[Saved entries]

———

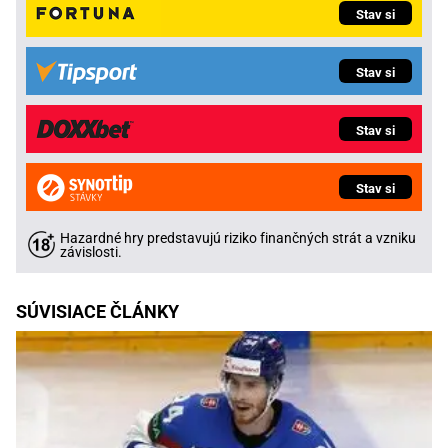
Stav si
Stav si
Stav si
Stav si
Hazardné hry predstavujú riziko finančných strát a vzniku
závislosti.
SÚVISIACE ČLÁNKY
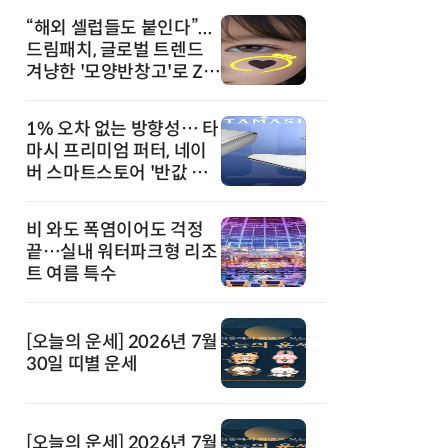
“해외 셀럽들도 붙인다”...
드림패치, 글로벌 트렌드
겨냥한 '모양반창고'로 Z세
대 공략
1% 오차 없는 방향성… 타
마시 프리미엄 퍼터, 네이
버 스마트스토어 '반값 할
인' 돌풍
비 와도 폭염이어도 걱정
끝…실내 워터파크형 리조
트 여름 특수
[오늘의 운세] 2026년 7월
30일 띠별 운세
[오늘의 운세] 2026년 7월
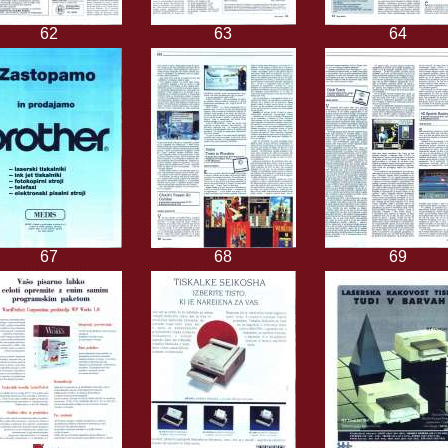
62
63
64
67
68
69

———

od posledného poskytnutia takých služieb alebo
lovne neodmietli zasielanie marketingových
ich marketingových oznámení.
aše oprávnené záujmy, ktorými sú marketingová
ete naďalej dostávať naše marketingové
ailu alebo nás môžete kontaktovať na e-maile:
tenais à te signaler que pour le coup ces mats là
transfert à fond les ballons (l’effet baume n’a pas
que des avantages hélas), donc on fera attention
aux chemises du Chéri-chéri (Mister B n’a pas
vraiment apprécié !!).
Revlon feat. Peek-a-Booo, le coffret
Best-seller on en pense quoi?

———

Try it
State the number of lines in the entries above that contain the word "marketingových", and nothing more.

Response for this exercise
2